● WHAT YOU NEED TO DO
Output only the lines of the entries that follow, starting at the one with "Cookies & Privacy" and running down to the one with "modern furniture online, you", both included and unchanged.

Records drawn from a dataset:
=-=-=-=-=

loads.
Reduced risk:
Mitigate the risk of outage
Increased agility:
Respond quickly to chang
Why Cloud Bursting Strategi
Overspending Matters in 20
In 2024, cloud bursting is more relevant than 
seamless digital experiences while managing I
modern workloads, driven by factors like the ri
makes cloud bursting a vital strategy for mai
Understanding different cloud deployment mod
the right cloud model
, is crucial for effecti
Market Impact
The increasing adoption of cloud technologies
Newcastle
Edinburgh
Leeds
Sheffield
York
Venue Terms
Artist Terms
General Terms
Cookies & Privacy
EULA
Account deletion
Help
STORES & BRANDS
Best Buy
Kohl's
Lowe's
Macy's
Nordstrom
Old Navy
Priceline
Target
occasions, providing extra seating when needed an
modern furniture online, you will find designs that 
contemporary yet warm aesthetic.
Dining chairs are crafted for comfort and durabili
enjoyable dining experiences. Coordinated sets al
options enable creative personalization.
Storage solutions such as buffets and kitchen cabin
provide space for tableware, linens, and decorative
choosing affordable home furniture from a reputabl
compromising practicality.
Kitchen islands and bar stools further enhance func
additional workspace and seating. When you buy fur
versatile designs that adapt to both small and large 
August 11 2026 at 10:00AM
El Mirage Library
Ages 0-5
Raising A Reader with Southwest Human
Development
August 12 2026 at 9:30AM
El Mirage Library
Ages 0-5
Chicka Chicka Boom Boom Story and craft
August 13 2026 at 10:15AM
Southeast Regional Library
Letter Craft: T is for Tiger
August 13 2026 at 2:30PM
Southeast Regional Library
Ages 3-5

=-=-=-=-=

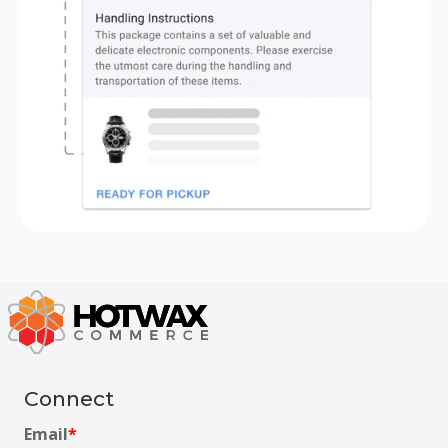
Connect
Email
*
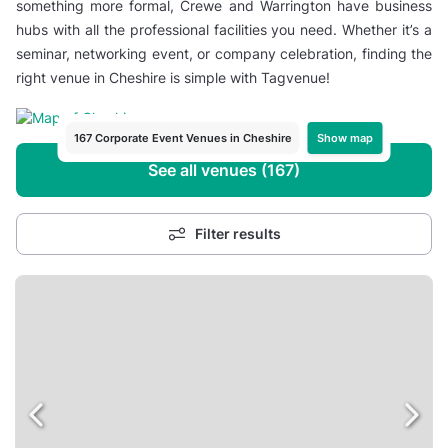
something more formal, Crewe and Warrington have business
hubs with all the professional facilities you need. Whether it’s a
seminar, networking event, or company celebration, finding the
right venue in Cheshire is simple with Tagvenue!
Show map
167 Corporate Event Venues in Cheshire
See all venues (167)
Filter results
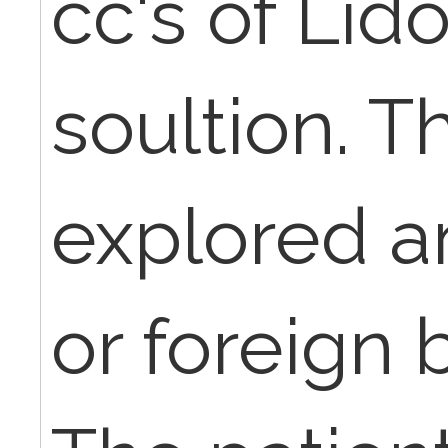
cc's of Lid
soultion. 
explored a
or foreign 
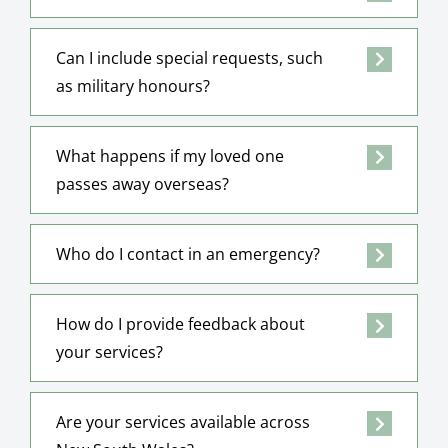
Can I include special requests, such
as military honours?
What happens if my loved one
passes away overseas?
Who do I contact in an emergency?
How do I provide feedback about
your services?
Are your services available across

=-=-=-=-=

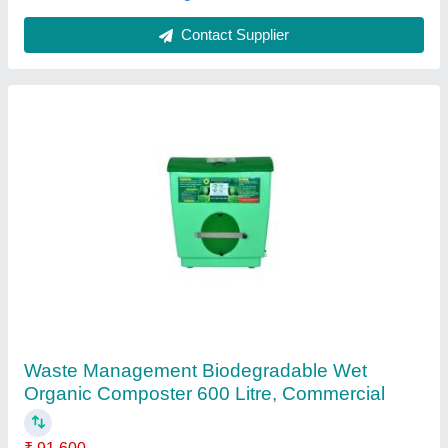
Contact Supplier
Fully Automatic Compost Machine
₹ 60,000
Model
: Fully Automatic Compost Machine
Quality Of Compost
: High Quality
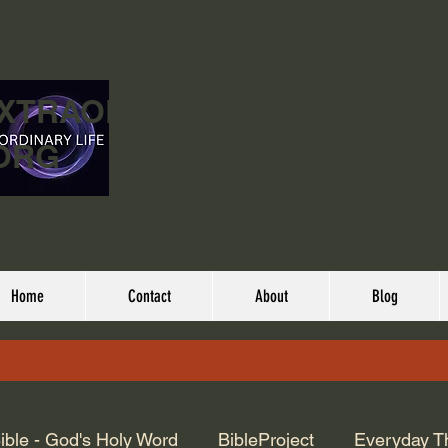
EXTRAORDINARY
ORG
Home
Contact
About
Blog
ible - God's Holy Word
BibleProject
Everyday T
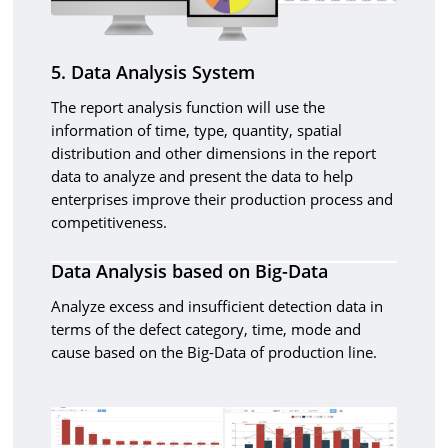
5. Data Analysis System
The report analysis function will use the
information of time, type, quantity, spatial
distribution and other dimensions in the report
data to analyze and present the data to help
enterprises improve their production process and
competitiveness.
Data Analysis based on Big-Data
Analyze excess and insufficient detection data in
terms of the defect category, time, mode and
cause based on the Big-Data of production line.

=-=-=-=-=

● RESPONSE TO THE EXERCISE
Cookies & Privacy
EULA
Account deletion
Help
STORES & BRANDS
Best Buy
Kohl's
Lowe's
Macy's
Nordstrom
Old Navy
Priceline
Target
occasions, providing extra seating when needed an
modern furniture online, you will find designs that 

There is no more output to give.